UniversalNER: Targeted Distillation from Large Language Models for Open Named Entity Recognition

Large language models (LLMs) have demonstrated remarkable generalizability, such as understanding arbitrary entities and relations. Instruction tuning has proven effective for distilling LLMs into more cost-efficient models such as Alpaca and Vicuna. Yet such student models still trail the original LLMs by large margins in downstream applications. In this paper, we explore targeted distillation with mission-focused instruction tuning to train student models that can excel in a broad application class such as open information extraction. Using named entity recognition (NER) for case study, we show how ChatGPT can be distilled into much smaller UniversalNER models for open NER. For evaluation, we assemble the largest NER benchmark to date, comprising 43 datasets across 9 diverse domains such as biomedicine, programming, social media, law, finance. Without using any direct supervision, UniversalNER attains remarkable NER accuracy across tens of thousands of entity types, outperforming general instruction-tuned models such as Alpaca and Vicuna by over 30 absolute F1 points in average. With a tiny fraction of parameters, UniversalNER not only acquires ChatGPT's capability in recognizing arbitrary entity types, but also outperforms its NER accuracy by 7-9 absolute F1 points in average. Remarkably, UniversalNER even outperforms by a large margin state-of-the-art multi-task instruction-tuned systems such as InstructUIE, which uses supervised NER examples. We also conduct thorough ablation studies to assess the impact of various components in our distillation approach. We release the distillation recipe, data, and UniversalNER models to facilitate future research on targeted distillation.
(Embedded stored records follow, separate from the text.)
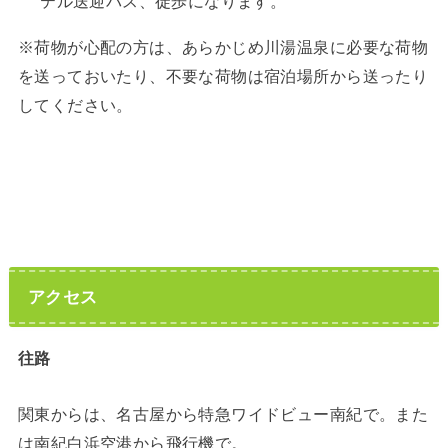
テル送迎バス、徒歩になります。
※荷物が心配の方は、あらかじめ川湯温泉に必要な荷物
を送っておいたり、不要な荷物は宿泊場所から送ったり
してください。
アクセス
往路
関東からは、名古屋から特急ワイドビュー南紀で。また
は南紀白浜空港から飛行機で。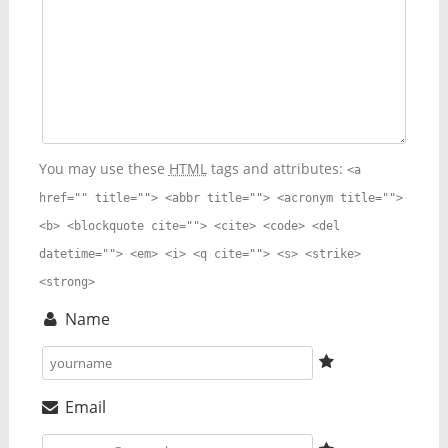
You may use these
HTML
tags and attributes:
<a
href="" title=""> <abbr title=""> <acronym title="">
<b> <blockquote cite=""> <cite> <code> <del
datetime=""> <em> <i> <q cite=""> <s> <strike>
<strong>
Name
Email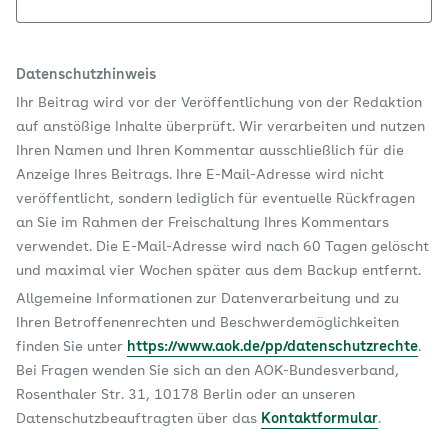
Datenschutzhinweis
Ihr Beitrag wird vor der Veröffentlichung von der Redaktion
auf anstößige Inhalte überprüft. Wir verarbeiten und nutzen
Ihren Namen und Ihren Kommentar ausschließlich für die
Anzeige Ihres Beitrags. Ihre E-Mail-Adresse wird nicht
veröffentlicht, sondern lediglich für eventuelle Rückfragen
an Sie im Rahmen der Freischaltung Ihres Kommentars
verwendet. Die E-Mail-Adresse wird nach 60 Tagen gelöscht
und maximal vier Wochen später aus dem Backup entfernt.
Allgemeine Informationen zur Datenverarbeitung und zu
Ihren Betroffenenrechten und Beschwerdemöglichkeiten
finden Sie unter
https://www.aok.de/pp/datenschutzrechte
.
Bei Fragen wenden Sie sich an den AOK-Bundesverband,
Rosenthaler Str. 31, 10178 Berlin oder an unseren
Datenschutzbeauftragten über das
Kontaktformular
.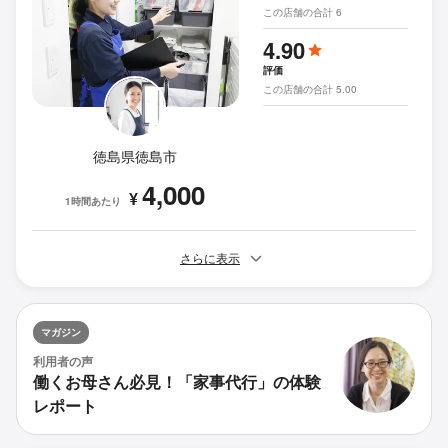
この店舗の合計 6
4.90
評価
この店舗の合計 5.00
徳島県徳島市
4,000
¥
1時間あたり
さらに表示
マガジン
利用者の声
働くお母さん必見！「家事代行」の体験
レポート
翻译：大语言模型（LLM）展现出显著的泛化能力，例如理解任意实体和关系。指令微调已被证明能够将LLM蒸馏为更具成本效益的模型（如Alpaca和Vicuna）。然而，此类学生模型在下游应用中仍与原始LLM存在较大差距。本文探索通过专注任务的指令微调进行定向蒸馏，训练学生模型在开放信息抽取等广泛应用类别中表现优异。以命名实体识别（NER）为案例，我们展示了如何将ChatGPT蒸馏为更小规模的UniversalNER模型，用于开放NER任务。为进行评估，我们构建了迄今为止最大的NER基准测试集，涵盖生物医学、编程、社交媒体、法律、金融等9个不同领域的43个数据集。在不使用任何直接监督的情况下，UniversalNER在数万种实体类型上取得了显著的NER准确率，平均F1值比Alpaca和Vicuna等通用指令微调模型高出30个百分点以上。尽管参数量极小，UniversalNER不仅获得了ChatGPT识别任意实体类型的能力，而且在NER准确率上平均超出ChatGPT 7-9个F1百分点。值得注意的是，UniversalNER甚至以较大优势超越了使用监督NER样本的最先进多任务指令微调系统（如InstructUIE）。我们还进行了全面的消融研究，以评估蒸馏方法中各组件的贡献。为促进未来定向蒸馏研究，我们公开了蒸馏方案、数据和UniversalNER模型。